A Fifeshire laird, in a somewhat similar way, scored heavily against the minister of his parish. The latter had called on the laird to solicit a subscription from him to aid in putting a stove in the church, which, he said, the congregation found very cold. “Cauld, sir, cauld?” snorted the chief heritor; “then warm them up wi’ your doctrine, sir. John Knox never askit for a stove in his kirk.”

Equally pungent was the retort which issued from a country pew on the north of the Tay. “Ye’re sleepin’, John,” said the minister, pausing in the middle of a humdrum discourse, and looking hard in the direction of the drowsy member thus addressed—“Tak’ a snuff, John.” “Put the snuff in the sermon,” grunted John; and the broad grin that scampered over the upturned faces of the congregation showed how much the suggestion was deemed fit. But it is seldom the sleeper is found so wide-awake, if the expression will be allowed. His mental condition for the time being acts against the ready exercise of wit, and he is generally caught napping in a double sense. And, indeed, many who are popularly termed “pillars of the kirk,” might with equal appropriateness be termed sleepers. In a certain church in Forfarshire, there was no worse offender in this way than the minister’s own wife. One Sabbath she was actually asleep before the text was given out, a fact which her husband was not slow to observe. The minister had a quiet humour of his own; and the passage chosen for treatment that day had more than its original meaning to many present, when, “fixing his glassy eye” on the family pew he said, “The words, my brethren, to which I wish to direct your particular attention at the present time, are these—‘He giveth His beloved sleep.’”

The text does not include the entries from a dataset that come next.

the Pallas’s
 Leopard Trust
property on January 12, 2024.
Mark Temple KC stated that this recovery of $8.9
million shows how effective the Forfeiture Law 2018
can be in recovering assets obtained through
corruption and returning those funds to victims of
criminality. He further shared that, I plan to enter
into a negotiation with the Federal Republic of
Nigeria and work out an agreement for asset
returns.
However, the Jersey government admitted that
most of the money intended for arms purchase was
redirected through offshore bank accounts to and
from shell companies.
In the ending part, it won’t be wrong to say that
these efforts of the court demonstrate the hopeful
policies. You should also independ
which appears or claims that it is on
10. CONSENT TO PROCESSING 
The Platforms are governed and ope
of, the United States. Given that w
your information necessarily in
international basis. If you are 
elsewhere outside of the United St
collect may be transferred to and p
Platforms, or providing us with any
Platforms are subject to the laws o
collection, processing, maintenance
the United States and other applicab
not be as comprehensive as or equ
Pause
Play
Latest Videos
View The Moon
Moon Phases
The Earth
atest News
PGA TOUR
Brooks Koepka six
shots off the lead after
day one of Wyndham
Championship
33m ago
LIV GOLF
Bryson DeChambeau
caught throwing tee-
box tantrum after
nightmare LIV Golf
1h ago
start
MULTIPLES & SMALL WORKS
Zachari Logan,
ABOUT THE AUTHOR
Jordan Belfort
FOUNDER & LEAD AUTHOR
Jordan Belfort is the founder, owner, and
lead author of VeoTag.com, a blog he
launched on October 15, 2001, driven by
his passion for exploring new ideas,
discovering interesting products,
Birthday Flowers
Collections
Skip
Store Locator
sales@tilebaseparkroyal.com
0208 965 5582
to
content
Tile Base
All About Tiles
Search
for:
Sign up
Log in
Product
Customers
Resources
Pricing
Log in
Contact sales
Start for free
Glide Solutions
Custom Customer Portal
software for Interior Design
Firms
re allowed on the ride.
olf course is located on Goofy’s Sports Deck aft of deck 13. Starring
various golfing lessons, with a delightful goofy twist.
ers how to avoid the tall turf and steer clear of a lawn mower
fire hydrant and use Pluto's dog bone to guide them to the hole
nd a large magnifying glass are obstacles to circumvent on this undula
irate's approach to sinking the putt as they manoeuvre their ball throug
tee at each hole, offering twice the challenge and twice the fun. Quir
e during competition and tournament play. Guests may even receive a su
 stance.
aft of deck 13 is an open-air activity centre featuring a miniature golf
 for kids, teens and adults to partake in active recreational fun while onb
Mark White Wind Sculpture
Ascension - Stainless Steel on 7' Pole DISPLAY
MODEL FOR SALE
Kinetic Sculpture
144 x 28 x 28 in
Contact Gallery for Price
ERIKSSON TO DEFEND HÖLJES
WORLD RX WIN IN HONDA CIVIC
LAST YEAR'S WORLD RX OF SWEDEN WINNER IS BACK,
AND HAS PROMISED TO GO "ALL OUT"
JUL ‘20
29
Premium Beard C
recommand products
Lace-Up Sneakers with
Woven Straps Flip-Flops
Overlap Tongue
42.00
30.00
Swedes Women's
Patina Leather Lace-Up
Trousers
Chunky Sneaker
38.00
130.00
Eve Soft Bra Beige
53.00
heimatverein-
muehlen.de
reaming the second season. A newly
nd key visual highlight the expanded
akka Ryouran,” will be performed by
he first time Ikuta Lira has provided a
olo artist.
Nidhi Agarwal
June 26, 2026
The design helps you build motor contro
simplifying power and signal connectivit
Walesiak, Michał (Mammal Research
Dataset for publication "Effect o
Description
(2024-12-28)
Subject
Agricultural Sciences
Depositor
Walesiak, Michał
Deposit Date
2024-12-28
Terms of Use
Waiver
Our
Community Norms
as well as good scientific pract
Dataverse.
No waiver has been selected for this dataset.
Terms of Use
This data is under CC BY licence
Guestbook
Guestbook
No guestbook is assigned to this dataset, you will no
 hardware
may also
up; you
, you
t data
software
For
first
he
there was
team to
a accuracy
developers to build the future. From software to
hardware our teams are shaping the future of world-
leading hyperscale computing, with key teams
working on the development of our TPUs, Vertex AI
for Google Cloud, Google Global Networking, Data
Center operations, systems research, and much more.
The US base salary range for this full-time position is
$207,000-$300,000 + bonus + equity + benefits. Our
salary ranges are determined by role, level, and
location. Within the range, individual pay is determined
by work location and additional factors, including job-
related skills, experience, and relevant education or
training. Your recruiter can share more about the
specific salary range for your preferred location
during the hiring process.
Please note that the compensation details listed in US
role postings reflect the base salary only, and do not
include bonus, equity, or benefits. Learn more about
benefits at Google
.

Some folks apparently make a mistake in not taking their nightcaps to church with them. It has been told of a Dumbartonshire cattle-dealer that, going to hear (?) a young minister of repute who was preaching for a day in the parish kirk at Bonhill, immediately after the opening devotional services and the reading of chapter, he spread his hands on the book-board, forming them into a temporary pillow, on which he laid his drowsy head and prepared to enjoy a comfortable “snooze.” The preacher’s voice was powerful, and the style of his declamation such as to admit of considerable grandiloquence. Accordingly, after some minutes, minister and people were attracted by Bauldy raising his head just a little, and saying, quite audibly, “Ye’re just fully lood for me—ay, fully lood.” He laid down his head again, and the preacher, proceeding, waxed more eloquent and more vociferous as he warmed with his theme. At length, after a grand burst which closed some great passage, Bauldy sat right bolt up, and looking up at the minister, said, “Hang it! ye’re far ower lood. There’s nae mortal man could sleep wi’ a noise like that.”

It is frequently only one step from the sleeping to the wide-awake members, and, the latter being preferable company, we will now see how some of those have conducted themselves. Perhaps the prejudice against read sermons lingered longer in Scotland than anywhere else; and, of course, it was among the class that distinguished clearly between the legitimate uses of a pew and a bed that the individuals who concerned themselves in these matters were found.

“Eh, he’s a grand preacher!” whispered an old spinster to her sister, as they listened for the first time to a young minister.

“Wheesht! Bell,” was the reply, “he’s readin’!”

“Readin’, is he?” said the eulogist, changing her tone. “The paltry fellow! We’ll gang hame, Jenny, and read our Book.”